We next tested whether the various treatments and their consequent DNA damage formation and p21 elevation could induce cell cycle arrest ( Figures 5A–I ; Supplementary Figure 3 ). Carboplatin, olaparib, and niraparib alone all induced G2/M arrest, while co-application of TTFields with each of the drugs significantly elevated the fraction of cells in G2/M.

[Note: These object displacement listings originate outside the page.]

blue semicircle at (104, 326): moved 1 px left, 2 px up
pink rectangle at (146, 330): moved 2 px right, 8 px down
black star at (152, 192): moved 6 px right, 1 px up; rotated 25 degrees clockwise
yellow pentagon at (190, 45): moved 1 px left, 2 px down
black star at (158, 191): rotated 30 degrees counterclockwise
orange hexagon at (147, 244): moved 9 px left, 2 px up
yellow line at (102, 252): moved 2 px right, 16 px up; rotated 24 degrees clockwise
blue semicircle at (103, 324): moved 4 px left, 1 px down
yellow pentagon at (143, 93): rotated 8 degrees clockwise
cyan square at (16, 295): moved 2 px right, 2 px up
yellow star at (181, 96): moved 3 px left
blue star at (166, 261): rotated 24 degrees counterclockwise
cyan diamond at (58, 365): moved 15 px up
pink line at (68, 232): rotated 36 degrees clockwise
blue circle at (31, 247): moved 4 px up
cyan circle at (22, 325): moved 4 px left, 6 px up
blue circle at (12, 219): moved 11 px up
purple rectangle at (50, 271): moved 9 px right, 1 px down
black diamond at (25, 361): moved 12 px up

We measured the effect of TTFields application together with olaparib in mice bearing orthotopic ID8-fLuc (HRP cells) ovarian cancer tumors. Experimental timeline and a schematic illustration of the TTFields/sham arrays attached to the mouse torso are depicted in Figures 6A, B , respectively. The photon flux measured before treatment showed 100% tumor engraftment, and no significant difference in tumor volume between treatment groups at the start timepoint ( Supplementary Figure 4 ). After the 4 weeks treatment period, significantly smaller tumor volumes were seen for mice treated with TTFields plus olaparib, which were lower by about 80% compared to controls (p=0.0183) and to olaparib only treated mice (p=0.0066) ( Figure 6C ). Additionally, about 70% reduction in tumor growth was observed in mice treated with TTFields alone compared to olaparib monotherapy (p=0.0288) and to control (p=0.0658).

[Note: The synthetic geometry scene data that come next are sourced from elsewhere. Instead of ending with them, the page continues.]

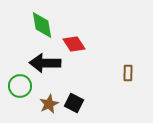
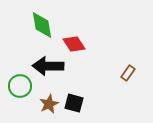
black arrow: moved 3 px right, 3 px down
brown rectangle: rotated 35 degrees clockwise
black square: rotated 12 degrees counterclockwise
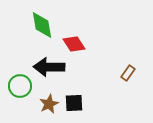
black arrow: moved 1 px right, 1 px down
black square: rotated 18 degrees counterclockwise
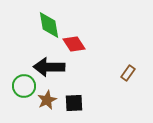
green diamond: moved 7 px right
green circle: moved 4 px right
brown star: moved 2 px left, 4 px up
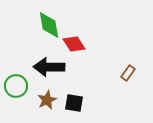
green circle: moved 8 px left
black square: rotated 12 degrees clockwise
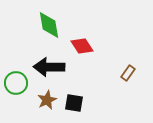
red diamond: moved 8 px right, 2 px down
green circle: moved 3 px up
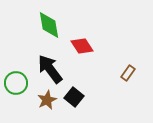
black arrow: moved 1 px right, 2 px down; rotated 52 degrees clockwise
black square: moved 6 px up; rotated 30 degrees clockwise
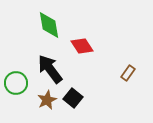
black square: moved 1 px left, 1 px down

The Kaplan-Meier curve showed median overall survival of 62 days for control, 64 days for TTFields alone, 64.5 days for olaparib alone, and 70 days for TTFields plus olaparib ( Figure 6D ). Survival was significantly prolonged in the mice co-treated with TTFields plus olaparib compared to control mice (p=0.0003), olaparib monotherapy (p=0.0003), and TTFields monotherapy (p=0.0130). Notably, survival benefit was also observed in olaparib only treated mice compared to control mice (p=0.0401).